Raskolnikov through the Looking-Glass: Dostoevsky and Camus's "L'Etranger"
1968
Is Camus's L'Etranger (The Stranger) a kind of palimpsest overlaying Dostoevsky's Crime and Punishment? Literature on the question of possible links between the two novels is virtually nonexistent. Carina Gadourek is exceptional in raising the question at all, and she goes so far as to suggest that "En modifiant un peu les evenements et les personnages de Crime et chatiment, Camus pouvait les faire servir dans L'Etranger."l But what do these minor modifications amount to? Carina Gadourek makes one or two interesting points, but she devotes no more than a page-and-a-half to the question and then passes on to other problems, leaving her assertions stranded.
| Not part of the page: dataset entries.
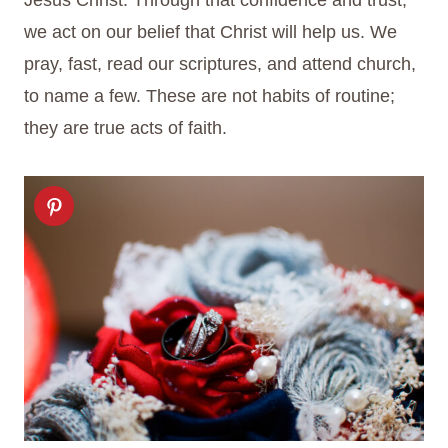
Jesus Christ. Through that confidence and trust,
we act on our belief that Christ will help us. We
pray, fast, read our scriptures, and attend church,
to name a few. These are not habits of routine;
they are true acts of faith.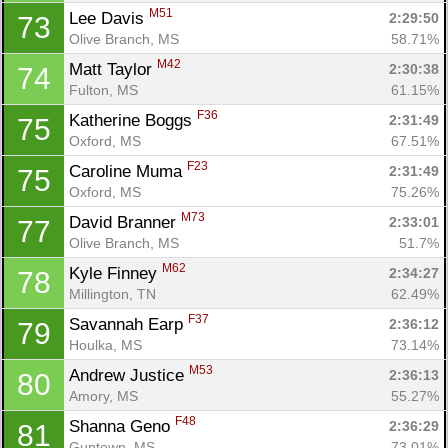
M51
Lee Davis 
2:29:50
73
Olive Branch, MS
58.71%
M42
Matt Taylor 
2:30:38
74
Fulton, MS
61.15%
F36
Katherine Boggs 
2:31:49
75
Oxford, MS
67.51%
F23
Caroline Muma 
2:31:49
75
Oxford, MS
75.26%
M73
David Branner 
2:33:01
77
Olive Branch, MS
51.7%
M62
Kyle Finney 
2:34:27
78
Millington, TN
62.49%
F37
Savannah Earp 
2:36:12
79
Houlka, MS
73.14%
M53
Andrew Justice 
2:36:13
80
Amory, MS
55.27%
F48
Shanna Geno 
2:36:29
81
Guntown, MS
73.01%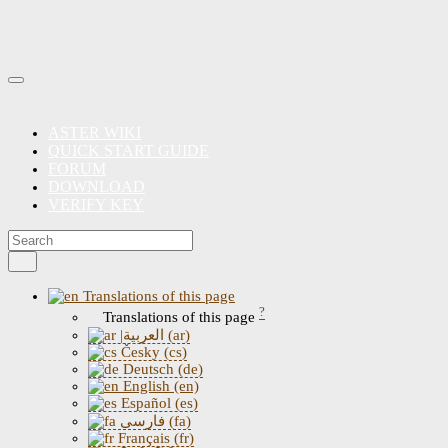
ASTER WIKI
QUICK START GUIDE
FORUM
DOWNLOAD
VERIFY KEY
Translations of this page
?
Translations of this page
|العربية (ar)
Česky (cs)
Deutsch (de)
English (en)
Español (es)
فارسی (fa)
Français (fr)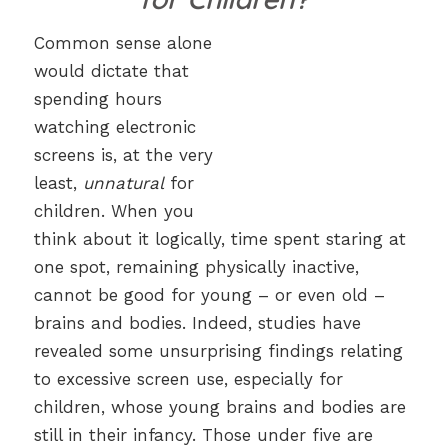
Common sense alone
would dictate that
spending hours
watching electronic
screens is, at the very
least,
unnatural
for
children. When you
think about it logically, time spent staring at
one spot, remaining physically inactive,
cannot be good for young – or even old –
brains and bodies. Indeed, studies have
revealed some unsurprising findings relating
to excessive screen use, especially for
children, whose young brains and bodies are
still in their infancy. Those under five are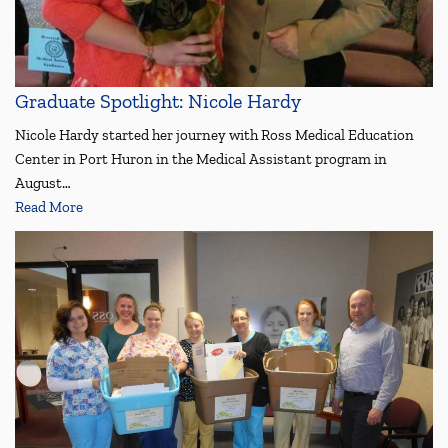
Graduate Spotlight: Nicole Hardy
Nicole Hardy started her journey with Ross Medical Education
Center in Port Huron in the Medical Assistant program in
August…
Read More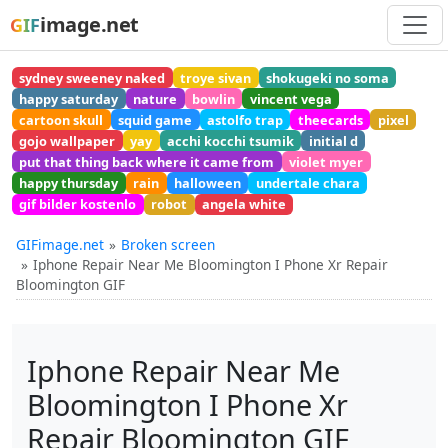
image.net
GIF
sydney sweeney naked
troye sivan
shokugeki no soma
happy saturday
nature
bowlin
vincent vega
cartoon skull
squid game
astolfo trap
theecards
pixel
gojo wallpaper
yay
acchi kocchi tsumik
initial d
put that thing back where it came from
violet myer
happy thursday
rain
halloween
undertale chara
gif bilder kostenlo
robot
angela white
GIFimage.net
Broken screen
Iphone Repair Near Me Bloomington I Phone Xr Repair
Bloomington GIF
Iphone Repair Near Me
Bloomington I Phone Xr
Repair Bloomington GIF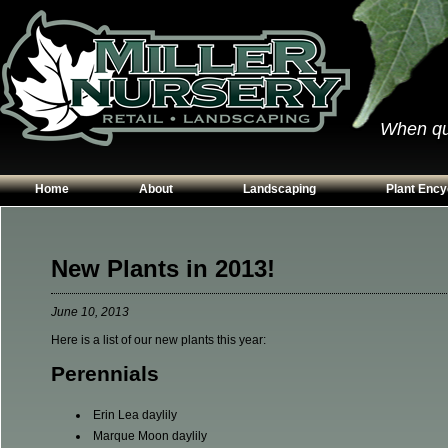
When qual
Home
About
Landscaping
Plant Ency
Our Plants
Patios
Conifers
Hours & Directions
Walkways
Grasses
New Plants in 2013!
Contact Us
Garden Walls
Perennials
June 10, 2013
Edging
Shrubs
Here is a list of our new plants this year:
Planting Beds
Trees
Perennials
Vines & Grou
Erin Lea daylily
Marque Moon daylily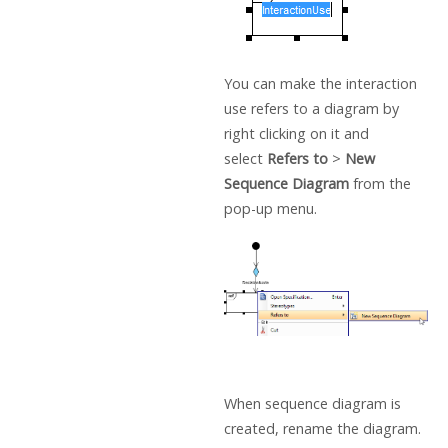
You can make the interaction
use refers to a diagram by
right clicking on it and
select
Refers to
>
New
Sequence Diagram
from the
pop-up menu.
When sequence diagram is
created, rename the diagram.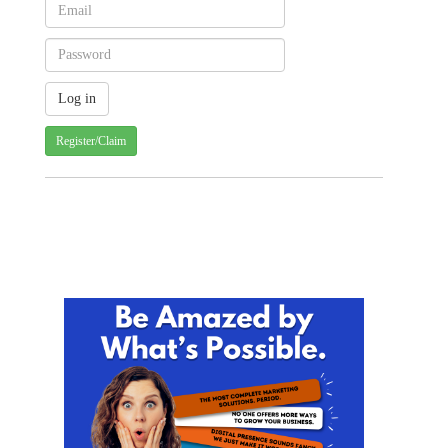
Register/Claim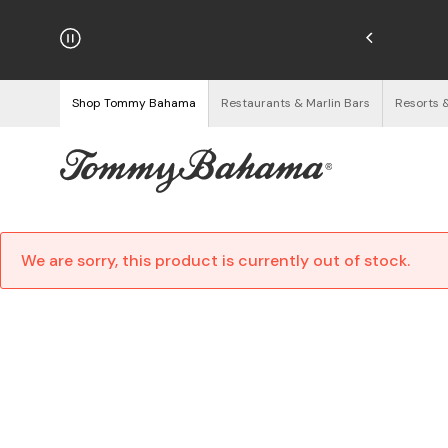
hipping on Orders $125+
See Details
Shop Tommy Bahama
Restaurants & Marlin Bars
Resorts 
We are sorry, this product is currently out of stock.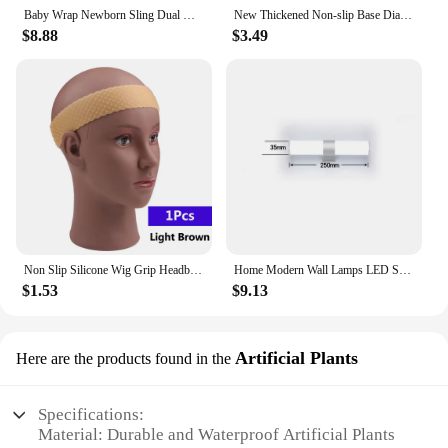
water-based sports or activities, as it keeps your
Baby Wrap Newborn Sling Dual Use Infant Nursing Cover Carrier Mesh Fabric Breastfeeding Carriers Up To 130 Lbs (0-36M)
New Thickened Non-slip Base Diamond Stone Kitchen Knife Sharpening System Tool 15 Degree Sharpener Whetstone Leather Polishing
belongings dry and protected. With this gym bag,
$8.88
$3.49
you can confidently tackle any sports training or
travel scenario, knowing that your gear is well-
protected and organized.
Non Slip Silicone Wig Grip Headband Transparent Black Brown Wig Band to Hold Wig Anti-Slip Wig Accessories For Daily Use
Home Modern Wall Lamps LED Super Bright Long Strips Led Mirror Light Indoor Decors Acrylic Lights for Bathroom Bedroom
$1.53
$9.13
Artificial Plants
Here are the products found in the
Specifications:
Material: Durable and Waterproof Artificial Plants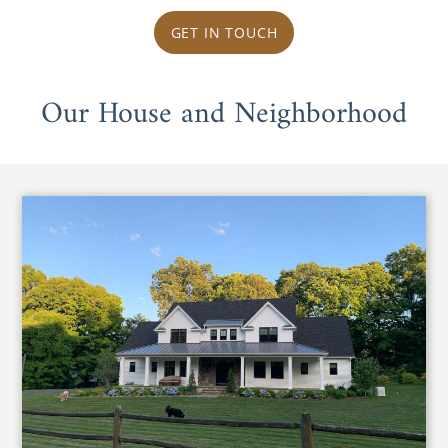
GET IN TOUCH
Our House and Neighborhood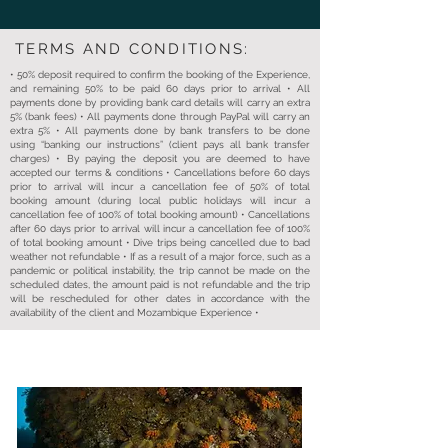
TERMS AND CONDITIONS:
• 50% deposit required to confirm the booking of the Experience,
and remaining 50% to be paid 60 days prior to arrival • All
payments done by providing bank card details will carry an extra
5% (bank fees) • All payments done through PayPal will carry an
extra 5% • All payments done by bank transfers to be done
using “banking our instructions” (client pays all bank transfer
charges) • By paying the deposit you are deemed to have
accepted our terms & conditions • Cancellations before 60 days
prior to arrival will incur a cancellation fee of 50% of total
booking amount (during local public holidays will incur a
cancellation fee of 100% of total booking amount) • Cancellations
after 60 days prior to arrival will incur a cancellation fee of 100%
of total booking amount • Dive trips being cancelled due to bad
weather not refundable • If as a result of a major force, such as a
pandemic or political instability, the trip cannot be made on the
scheduled dates, the amount paid is not refundable and the trip
will be rescheduled for other dates in accordance with the
availability of the client and Mozambique Experience •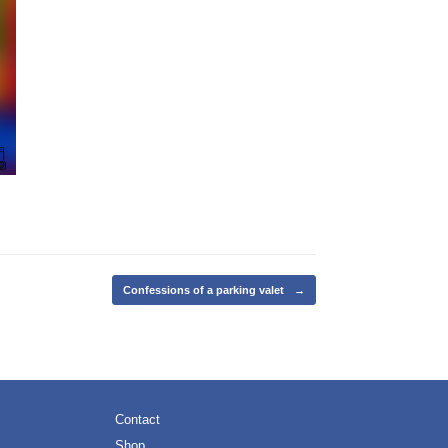
Confessions of a parking valet
→
Contact
Shop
No other study of the two works appears to have been made, though essays on Camus not infrequently contain remarks like Germaine Bree's to the effect that Dostoevsky's "universe thoroughly permeated his own" or that "some of Dostoevsky's basic themes are also Camus's."2 There is room for more to be said about the Dostoevsky whose portrait was one of only two that hung in Camus's study3 and about whose work, towards the end of his brief life, he wrote, "J'ai rencontre cette oeuvre a vingt ans et l'ebranlement que j'en ai renu dure encore, apres vingt autres annees" (P, 1879).